Top of Material shown

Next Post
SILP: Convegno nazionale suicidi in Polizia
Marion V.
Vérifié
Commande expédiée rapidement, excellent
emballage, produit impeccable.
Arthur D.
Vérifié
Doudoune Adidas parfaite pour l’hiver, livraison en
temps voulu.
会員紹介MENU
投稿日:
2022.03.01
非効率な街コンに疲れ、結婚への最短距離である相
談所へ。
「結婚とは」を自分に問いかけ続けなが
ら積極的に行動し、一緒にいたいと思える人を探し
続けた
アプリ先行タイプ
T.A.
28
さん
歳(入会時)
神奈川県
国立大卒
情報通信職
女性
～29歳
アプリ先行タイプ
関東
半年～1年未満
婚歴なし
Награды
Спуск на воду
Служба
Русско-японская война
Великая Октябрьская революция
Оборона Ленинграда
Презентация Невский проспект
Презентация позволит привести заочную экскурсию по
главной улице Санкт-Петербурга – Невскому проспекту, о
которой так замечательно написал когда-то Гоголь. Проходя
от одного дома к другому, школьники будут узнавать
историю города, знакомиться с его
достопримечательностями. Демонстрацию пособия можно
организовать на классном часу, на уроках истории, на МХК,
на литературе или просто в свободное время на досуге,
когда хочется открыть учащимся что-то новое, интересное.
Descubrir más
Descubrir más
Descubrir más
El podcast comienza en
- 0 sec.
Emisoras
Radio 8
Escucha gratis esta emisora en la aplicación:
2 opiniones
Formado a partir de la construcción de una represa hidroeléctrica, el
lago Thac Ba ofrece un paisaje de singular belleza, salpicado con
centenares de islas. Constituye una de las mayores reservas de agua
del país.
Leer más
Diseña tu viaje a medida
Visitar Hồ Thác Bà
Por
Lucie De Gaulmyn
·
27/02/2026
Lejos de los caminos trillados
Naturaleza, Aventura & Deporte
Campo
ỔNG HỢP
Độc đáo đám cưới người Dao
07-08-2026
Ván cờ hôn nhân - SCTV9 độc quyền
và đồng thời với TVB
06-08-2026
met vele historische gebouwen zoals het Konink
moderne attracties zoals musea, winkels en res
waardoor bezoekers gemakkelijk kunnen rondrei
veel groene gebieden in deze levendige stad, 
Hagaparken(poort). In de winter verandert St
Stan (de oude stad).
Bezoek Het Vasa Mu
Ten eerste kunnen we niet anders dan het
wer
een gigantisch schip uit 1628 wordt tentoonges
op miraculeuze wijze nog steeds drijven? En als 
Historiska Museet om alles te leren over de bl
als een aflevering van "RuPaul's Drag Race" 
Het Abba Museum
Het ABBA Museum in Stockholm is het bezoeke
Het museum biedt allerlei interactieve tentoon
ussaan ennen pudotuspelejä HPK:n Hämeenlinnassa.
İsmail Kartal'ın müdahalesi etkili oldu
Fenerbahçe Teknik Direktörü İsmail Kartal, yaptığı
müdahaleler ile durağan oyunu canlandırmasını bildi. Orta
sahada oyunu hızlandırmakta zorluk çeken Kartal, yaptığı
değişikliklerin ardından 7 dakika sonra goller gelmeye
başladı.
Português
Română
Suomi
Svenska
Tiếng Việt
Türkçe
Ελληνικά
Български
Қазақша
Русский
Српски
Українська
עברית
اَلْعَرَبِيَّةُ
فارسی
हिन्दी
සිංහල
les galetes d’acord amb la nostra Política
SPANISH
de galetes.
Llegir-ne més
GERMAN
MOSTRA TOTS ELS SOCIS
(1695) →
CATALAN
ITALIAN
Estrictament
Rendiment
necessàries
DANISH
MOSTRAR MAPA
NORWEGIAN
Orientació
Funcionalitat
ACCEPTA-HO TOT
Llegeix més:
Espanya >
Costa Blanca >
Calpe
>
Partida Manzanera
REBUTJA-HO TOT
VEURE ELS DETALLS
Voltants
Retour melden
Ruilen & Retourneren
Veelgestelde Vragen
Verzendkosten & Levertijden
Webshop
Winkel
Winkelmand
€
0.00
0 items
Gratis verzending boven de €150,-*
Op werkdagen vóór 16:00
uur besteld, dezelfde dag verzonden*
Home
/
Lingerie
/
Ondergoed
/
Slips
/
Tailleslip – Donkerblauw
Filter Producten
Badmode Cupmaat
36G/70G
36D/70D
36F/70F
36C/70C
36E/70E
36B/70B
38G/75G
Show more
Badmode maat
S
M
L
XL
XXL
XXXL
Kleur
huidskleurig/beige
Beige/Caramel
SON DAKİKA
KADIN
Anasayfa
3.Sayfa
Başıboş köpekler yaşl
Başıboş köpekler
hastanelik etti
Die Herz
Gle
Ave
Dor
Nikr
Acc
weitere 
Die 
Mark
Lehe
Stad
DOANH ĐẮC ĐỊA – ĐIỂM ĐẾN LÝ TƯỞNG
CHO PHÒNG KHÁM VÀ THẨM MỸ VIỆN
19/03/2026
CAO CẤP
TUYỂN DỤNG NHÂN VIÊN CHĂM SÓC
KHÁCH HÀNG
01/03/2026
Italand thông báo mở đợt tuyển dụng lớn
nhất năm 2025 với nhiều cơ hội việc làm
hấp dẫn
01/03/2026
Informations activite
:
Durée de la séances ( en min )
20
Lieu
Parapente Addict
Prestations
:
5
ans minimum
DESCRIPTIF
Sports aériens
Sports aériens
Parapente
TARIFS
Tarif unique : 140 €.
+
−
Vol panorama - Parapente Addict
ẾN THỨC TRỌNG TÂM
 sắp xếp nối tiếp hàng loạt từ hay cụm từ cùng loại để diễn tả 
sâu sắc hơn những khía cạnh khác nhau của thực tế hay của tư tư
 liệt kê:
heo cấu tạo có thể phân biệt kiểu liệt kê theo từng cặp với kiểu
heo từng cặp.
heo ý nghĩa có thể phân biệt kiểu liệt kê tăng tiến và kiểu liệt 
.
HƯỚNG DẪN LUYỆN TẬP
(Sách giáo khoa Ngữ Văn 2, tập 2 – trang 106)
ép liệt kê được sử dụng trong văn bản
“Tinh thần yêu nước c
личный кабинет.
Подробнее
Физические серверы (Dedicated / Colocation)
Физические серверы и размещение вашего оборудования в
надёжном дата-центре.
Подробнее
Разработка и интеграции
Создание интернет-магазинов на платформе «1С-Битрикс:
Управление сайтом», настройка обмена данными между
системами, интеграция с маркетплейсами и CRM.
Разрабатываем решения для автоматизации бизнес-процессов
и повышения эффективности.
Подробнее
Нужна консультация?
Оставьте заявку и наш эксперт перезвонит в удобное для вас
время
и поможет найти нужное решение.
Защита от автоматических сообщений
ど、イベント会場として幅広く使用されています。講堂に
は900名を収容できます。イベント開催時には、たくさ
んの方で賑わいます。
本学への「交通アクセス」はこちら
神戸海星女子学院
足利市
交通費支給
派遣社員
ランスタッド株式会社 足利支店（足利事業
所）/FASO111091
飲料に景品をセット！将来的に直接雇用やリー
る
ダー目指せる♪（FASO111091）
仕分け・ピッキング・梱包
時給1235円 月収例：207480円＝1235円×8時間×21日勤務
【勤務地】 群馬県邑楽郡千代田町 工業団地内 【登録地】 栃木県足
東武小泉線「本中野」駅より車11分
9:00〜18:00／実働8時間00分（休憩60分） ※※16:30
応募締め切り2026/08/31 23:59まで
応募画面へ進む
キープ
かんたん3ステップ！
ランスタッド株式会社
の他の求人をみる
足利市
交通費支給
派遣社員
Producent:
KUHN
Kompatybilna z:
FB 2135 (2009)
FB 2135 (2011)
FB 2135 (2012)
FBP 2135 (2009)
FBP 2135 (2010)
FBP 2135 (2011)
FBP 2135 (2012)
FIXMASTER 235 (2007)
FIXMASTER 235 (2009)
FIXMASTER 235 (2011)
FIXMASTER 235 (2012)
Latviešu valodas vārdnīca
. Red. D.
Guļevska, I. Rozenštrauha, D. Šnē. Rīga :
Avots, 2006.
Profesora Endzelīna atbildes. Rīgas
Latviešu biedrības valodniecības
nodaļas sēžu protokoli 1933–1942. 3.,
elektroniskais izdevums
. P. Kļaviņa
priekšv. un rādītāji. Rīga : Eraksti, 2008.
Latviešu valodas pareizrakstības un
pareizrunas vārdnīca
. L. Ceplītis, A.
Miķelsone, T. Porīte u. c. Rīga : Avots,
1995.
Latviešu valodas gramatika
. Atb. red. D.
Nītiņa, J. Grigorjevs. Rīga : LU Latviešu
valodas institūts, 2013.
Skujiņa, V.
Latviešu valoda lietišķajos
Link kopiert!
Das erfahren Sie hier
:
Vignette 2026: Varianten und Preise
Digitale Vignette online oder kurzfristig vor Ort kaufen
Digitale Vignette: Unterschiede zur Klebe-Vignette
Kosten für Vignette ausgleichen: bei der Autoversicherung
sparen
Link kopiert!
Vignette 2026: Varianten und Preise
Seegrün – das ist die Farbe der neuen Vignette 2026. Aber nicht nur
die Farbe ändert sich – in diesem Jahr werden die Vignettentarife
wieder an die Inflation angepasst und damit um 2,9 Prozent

Bottom of Material shown

Assigned task:
Looking at the material above, say how many of its lines include "từng", and give nothing besides the number.

Output for this task:
2